El tambor del espantapájaros

El olor de la oliva recién arrancada de la vida; recogiendo leña de las podas; noches pelando almendras al calor del lar hecho con la leña almacenada; noches de verano sentado en el poyete que rodea la casa ante  la inmensa oscuridad del campo, inabarcable el halo de la luna y el número de estrellas visibles se antoja imposible de contar mientras estoy  escuchando  los escalofriantes reclamos de la zorra entre los bancales; baños en pozas de finísimas agujas de cristal; risas en las enjabonadas pendientes del embalse, viendo quién era capaz de aguantar más tiempo haciendo de bardomera en la tobera que usaban para rellenarlo. Tu recuerdo me hace sonreír, me emociona. 
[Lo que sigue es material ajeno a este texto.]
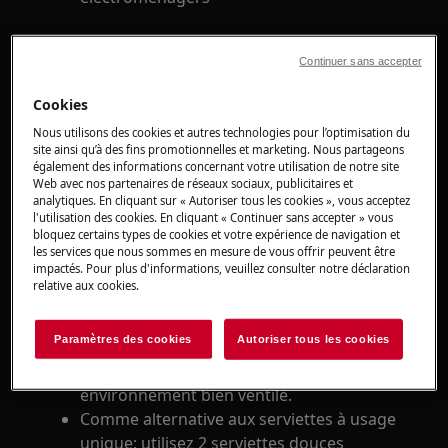
S'applique à
Continuer sans accepter
réfrigérateurs-congélateurs
Cookies
réfrigérateurs
Nous utilisons des cookies et autres technologies pour l’optimisation du
congélateurs
site ainsi qu’à des fins promotionnelles et marketing. Nous partageons
autres appareils électroménagers
également des informations concernant votre utilisation de notre site
Web avec nos partenaires de réseaux sociaux, publicitaires et
analytiques. En cliquant sur « Autoriser tous les cookies », vous acceptez
Solution
l'utilisation des cookies. En cliquant « Continuer sans accepter » vous
bloquez certains types de cookies et votre expérience de navigation et
Essuyez de temps en temps la surface
les services que nous sommes en mesure de vous offrir peuvent être
impactés. Pour plus d'informations, veuillez consulter notre déclaration
externe de votre appareil avec une
relative aux cookies.
serviette DOUCE A USAGE UNIQUE
imbibée d'une
solution d'éthanol
(70%).
Paramètres des cookies
Autoriser tous les cookies
Évitez les désinfectants à base de chlore.
Utilisez-la uniquement dans un
environnement bien ventilé.
Comme alternative aux serviettes à usage
unique: utilisez 2 serviettes douces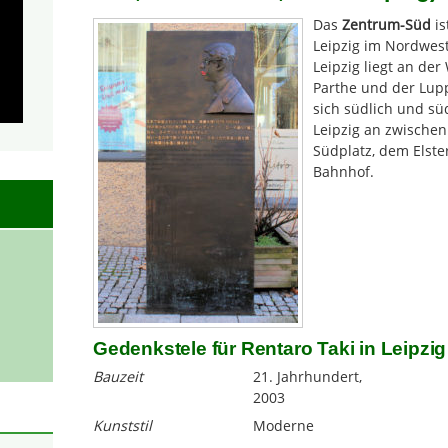
Das
Zentrum-Süd
is
Leipzig im Nordwest
Leipzig liegt an der
Parthe und der Lup
sich südlich und sü
Leipzig an zwische
Südplatz, dem Elste
Bahnhof.
Gedenkstele für Rentaro Taki in Leipzig
Bauzeit
21. Jahrhundert,
2003
Kunststil
Moderne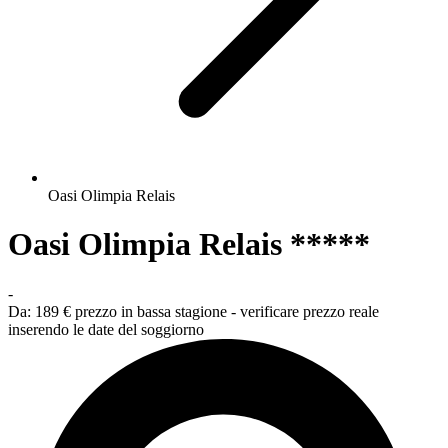
Oasi Olimpia Relais
Oasi Olimpia Relais *****
-
Da:
189 €
prezzo in bassa stagione - verificare prezzo reale
inserendo le date del soggiorno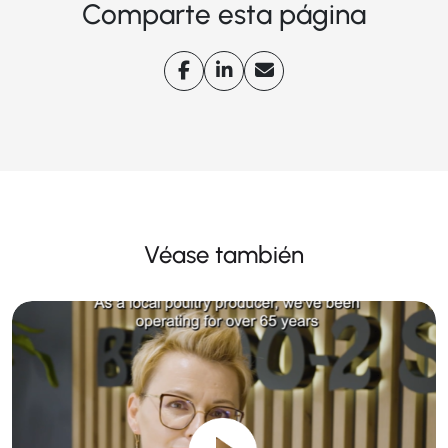
Comparte esta página
Véase también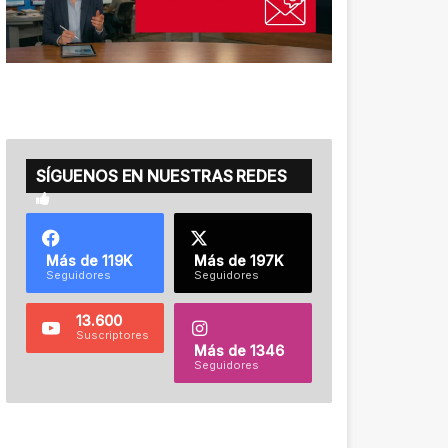
SÍGUENOS EN NUESTRAS REDES
Más de 119K
Más de 197K
Seguidores
Seguidores
13.600
Suscriptores
Más de 1346
Seguidores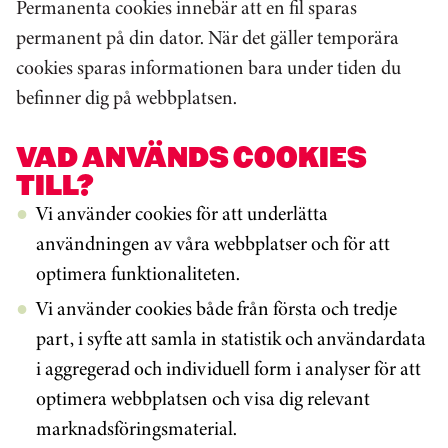
Permanenta cookies innebär att en fil sparas
permanent på din dator. När det gäller temporära
cookies sparas informationen bara under tiden du
befinner dig på webbplatsen.
VAD ANVÄNDS COOKIES
TILL?
Vi använder cookies för att underlätta
användningen av våra webbplatser och för att
optimera funktionaliteten.
Vi använder cookies både från första och tredje
part, i syfte att samla in statistik och användardata
i aggregerad och individuell form i analyser för att
optimera webbplatsen och visa dig relevant
marknadsföringsmaterial.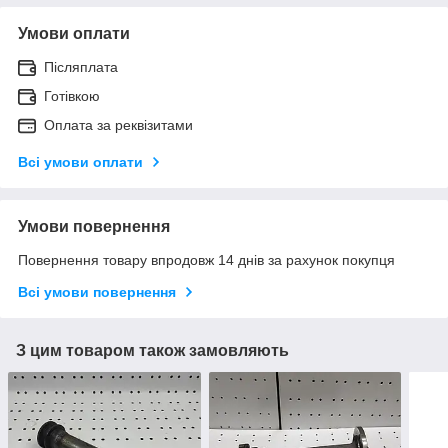
Умови оплати
Післяплата
Готівкою
Оплата за реквізитами
Всі умови оплати
Умови повернення
Повернення товару впродовж 14 днів за рахунок покупця
Всі умови повернення
З цим товаром також замовляють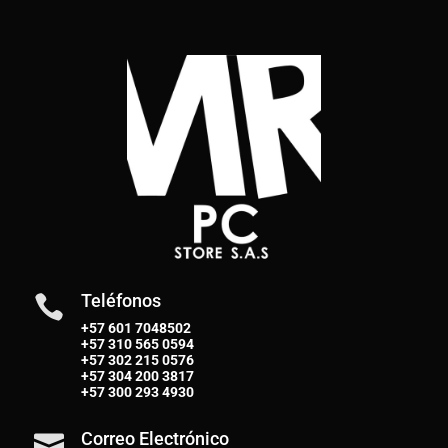
Teléfonos

+57 601 7048502
+57
310 565 0594
+57
302 215 0576
+57
304 200 3817
+57
300 293 4930
Correo Electrónico
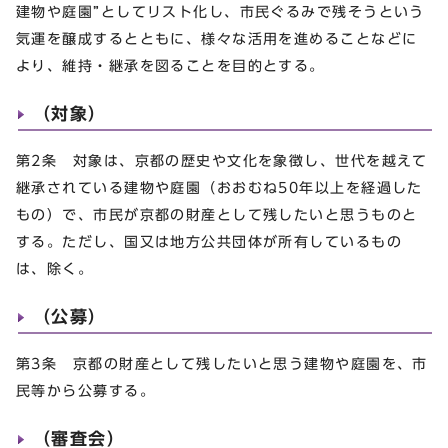
建物や庭園”としてリスト化し、市民ぐるみで残そうという
気運を醸成するとともに、様々な活用を進めることなどに
より、維持・継承を図ることを目的とする。
（対象）
第2条 対象は、京都の歴史や文化を象徴し、世代を越えて
継承されている建物や庭園（おおむね50年以上を経過した
もの）で、市民が京都の財産として残したいと思うものと
する。ただし、国又は地方公共団体が所有しているもの
は、除く。
（公募）
第3条 京都の財産として残したいと思う建物や庭園を、市
民等から公募する。
（審査会）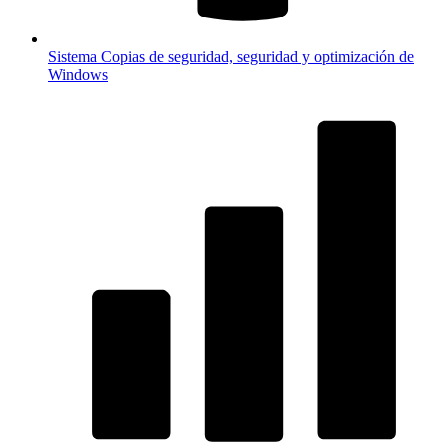
Sistema
Copias de seguridad, seguridad y optimización de
Windows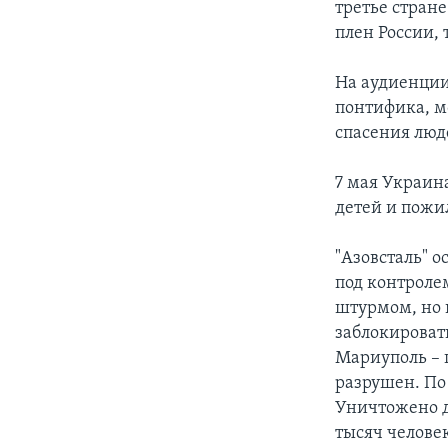
третье стране
плен России, 
На аудиенции
понтифика, м
спасения люд
7 мая Украин
детей и пожи
"Азовсталь" 
под контроле
штурмом, но 
заблокироват
Мариуполь – 
разрушен. По
Уничтожено до
тысяч челове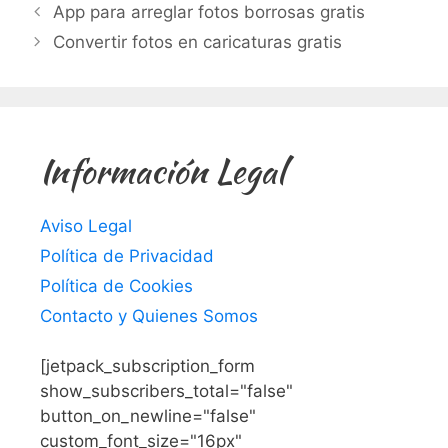
App para arreglar fotos borrosas gratis
Convertir fotos en caricaturas gratis
Información Legal
Aviso Legal
Política de Privacidad
Política de Cookies
Contacto y Quienes Somos
[jetpack_subscription_form
show_subscribers_total="false"
button_on_newline="false"
custom_font_size="16px"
EL TAMBOR DEL ESPANTAPÁJAROS  (I)

–         Hola

–         Hola ¿te pasa algo?

–         Debo contarte algo que me ha ocurrido esta mañana, bueno en realidad pasó hace tiempo, pero lo creía olvidado. Al parecer solamente estaba guardado en algún lugar insondable y esta mañana me han dado la llave para abrirlo sin querer y no poder borrar la historia que te voy a contar de mi mente en todo el día. Durante el viaje de vuelta no he podido pensar en otra cosa, los kilómetros y los minutos pasaban sin darme cuenta, tal era mi abstracción.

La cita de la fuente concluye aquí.